A Projection Algorithm for the Navier-Stokes equations :

SummaryFluid flows require good algorithms and good triangultions. We show here an example of a complex algorithm and or first example of mesh adaptation.
An incompressible viscous fluid satisfies: $$ \partial _t u + u\cdot\nabla u + \nabla p - \nu\Delta u = 0,\quad \nabla\cdot u=0 \quad \hbox{ in } \Omega\times ]0,T[, $$ $$ u|_{t=0} = u^0,\quad u|_\Gamma = u_\Gamma. $$ A possible algorithm, proposed by Chorin, is $$ {1\over \delta t}[u^{m+1} - u^moX^m] + \nabla p^m -\nu\Delta u^m= 0,\quad u|_\Gamma = u_\Gamma, $$ $$ -\Delta p^{m+1} = -\nabla\cdot u^moX^m, \quad \partial _n p^{m+1} = 0, $$ where \(uoX(x) = u(x-u(x)\delta t)\) since \(\partial _t u + u\cdot\nabla u \) is approximated by the method of characteristics, as in the previous section.
An improvement over Chorin's algorithm, given by Rannacher, is to compute a correction, q, to the pressure (the overline denotes the mean over \(\Omega\)) $$ -\Delta q= \nabla\cdot\vec u - \overline{\nabla\cdot\vec u} $$ and define $$ u^{m+1}=\tilde u + \nabla q\delta t,   p^{m+1}=p^m-q-\overline{p^m-q} $$ where \(\tilde u\) is the \((u^{m+1},v^{m+1})\) of Chorin's algorithm.

The backward facing step

The geometry is that of a channel with a backward facing step so that the inflow section is smaller than the outflow section. This geometry produces a fluid recirculation zone that must be captured correctly.
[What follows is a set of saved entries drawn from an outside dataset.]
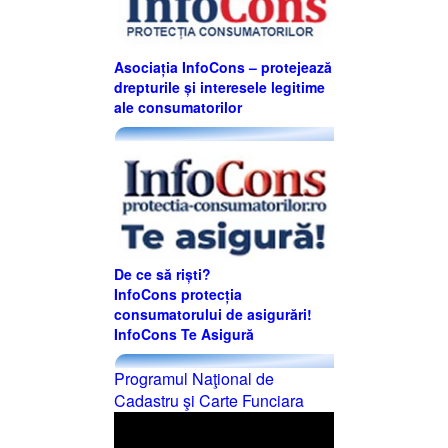
Asociația InfoCons – protejează
drepturile și interesele legitime
ale consumatorilor
De ce să riști?
InfoCons protecția
consumatorului de asigurări!
InfoCons Te Asigură
Programul Naţional de
Cadastru şi Carte Funciara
This can only be done if the triangulation is sufficiently fine, or well adapted to the flow.

Remark (FH), The are a technical difficulty is the example, the discret flow flux must be \(0\) and in the previous version this is not the case, the correction is not so simple.


 // file NSprojection.edp

 border a0(t=1,0){ x=0;      y=t;      label=1;}
 border a1(t=0,1){ x=2*t;    y=0;        label=2;}
 border a2(t=0,1){ x=2;      y=-t/2;       label=2;}
 border a3(t=0,1){ x=2+18*t^1.2;  y=-0.5;       label=2;}
 border a4(t=0,1){ x=20;     y=-0.5+1.5*t;   label=3;}
 border a5(t=1,0){ x=20*t; y=1;        label=4;}
 int n=1;
 mesh Th= buildmesh(a0(3*n)+a1(20*n)+a2(10*n)+a3(150*n)+a4(5*n)+a5(100*n));
 fespace Vh(Th,P1);
 real nu = 0.0025, dt = 0.2; // Reynolds=200
 func uBCin =  4*y*(1-y)*(y>0)*(x<2) ; 
 func uBCout =  4./1.5*(y+0.5)*(1-y) *(x>19);
 Vh w,u = uBCin, v =0, p = 0, q=0;
 real area= int2d(Th)(1.);
 Vh ubc  = uBCin + uBCout; 
 real influx0  = int1d(Th,1) (ubc*N.x), // FH add
       outflux0 = int1d(Th,3) (ubc*N.x); // FH add
 for(int n=0;n<300;n++){

   Vh uold = u,  vold = v, pold=p;
   Vh f=convect([uold,vold],-dt,uold); 
   real outflux = int1d(Th,3) (f*N.x); // FH add
   f = f - (influx0+outflux)/outflux0 * uBCout; // FH add
   outflux = int1d(Th,3) (f*N.x); // FH add
   assert( abs(influx0+outflux) < 1e-10); // WARNING the flux must be 0 ..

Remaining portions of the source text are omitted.